[WHAT TO DO] For the records below, print the lines from the line with "Discreción total" through the line with "产教融合育芯才，概伦电子助力教育部" exactly as written; include both end lines and exclude the rest.

(Page-level text extractions)
[Start of Attachment]

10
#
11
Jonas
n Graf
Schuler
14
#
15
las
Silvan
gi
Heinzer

[End of Attachment]
[Start of Attachment]

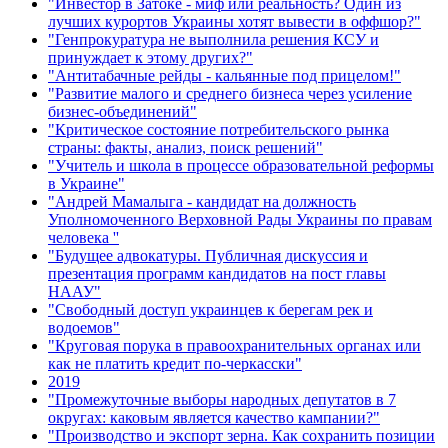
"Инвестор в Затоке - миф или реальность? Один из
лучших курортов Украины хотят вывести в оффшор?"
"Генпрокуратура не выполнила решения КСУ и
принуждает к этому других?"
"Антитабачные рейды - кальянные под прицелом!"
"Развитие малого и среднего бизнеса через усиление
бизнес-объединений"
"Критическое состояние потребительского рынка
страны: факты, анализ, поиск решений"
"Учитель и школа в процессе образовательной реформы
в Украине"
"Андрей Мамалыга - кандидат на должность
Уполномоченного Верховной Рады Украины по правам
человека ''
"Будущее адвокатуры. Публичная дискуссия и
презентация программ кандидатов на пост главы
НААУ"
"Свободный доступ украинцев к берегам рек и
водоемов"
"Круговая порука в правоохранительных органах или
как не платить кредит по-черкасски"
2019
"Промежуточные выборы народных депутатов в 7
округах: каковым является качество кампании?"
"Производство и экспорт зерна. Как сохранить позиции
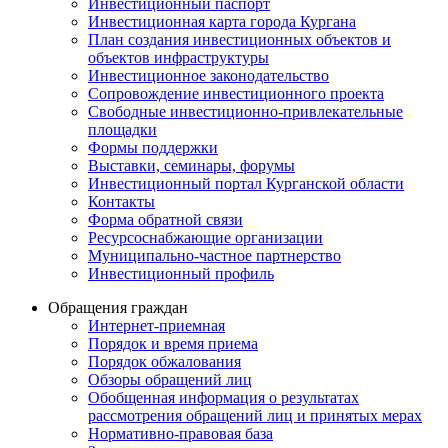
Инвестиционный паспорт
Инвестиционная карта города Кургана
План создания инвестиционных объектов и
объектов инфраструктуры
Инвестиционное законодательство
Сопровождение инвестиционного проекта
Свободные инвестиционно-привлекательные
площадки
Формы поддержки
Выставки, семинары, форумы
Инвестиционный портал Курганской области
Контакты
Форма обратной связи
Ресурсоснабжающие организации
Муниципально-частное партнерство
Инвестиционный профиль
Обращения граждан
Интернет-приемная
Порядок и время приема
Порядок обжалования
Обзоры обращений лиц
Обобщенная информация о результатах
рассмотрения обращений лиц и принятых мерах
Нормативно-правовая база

[End of Attachment]
[Start of Attachment]

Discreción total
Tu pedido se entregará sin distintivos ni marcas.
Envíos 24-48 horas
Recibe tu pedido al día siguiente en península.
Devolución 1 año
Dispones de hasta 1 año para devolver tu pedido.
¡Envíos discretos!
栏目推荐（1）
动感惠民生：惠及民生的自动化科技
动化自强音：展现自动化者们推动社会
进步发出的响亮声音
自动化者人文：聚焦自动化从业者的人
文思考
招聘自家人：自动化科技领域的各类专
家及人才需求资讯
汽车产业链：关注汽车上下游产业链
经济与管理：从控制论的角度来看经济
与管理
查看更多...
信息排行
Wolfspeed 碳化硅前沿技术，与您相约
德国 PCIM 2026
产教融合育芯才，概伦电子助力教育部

[End of Attachment]

[EXERCISE SOLUTION]
Discreción total
Tu pedido se entregará sin distintivos ni marcas.
Envíos 24-48 horas
Recibe tu pedido al día siguiente en península.
Devolución 1 año
Dispones de hasta 1 año para devolver tu pedido.
¡Envíos discretos!
栏目推荐（1）
动感惠民生：惠及民生的自动化科技
动化自强音：展现自动化者们推动社会
进步发出的响亮声音
自动化者人文：聚焦自动化从业者的人
文思考
招聘自家人：自动化科技领域的各类专
家及人才需求资讯
汽车产业链：关注汽车上下游产业链
经济与管理：从控制论的角度来看经济
与管理
查看更多...
信息排行
Wolfspeed 碳化硅前沿技术，与您相约
德国 PCIM 2026
产教融合育芯才，概伦电子助力教育部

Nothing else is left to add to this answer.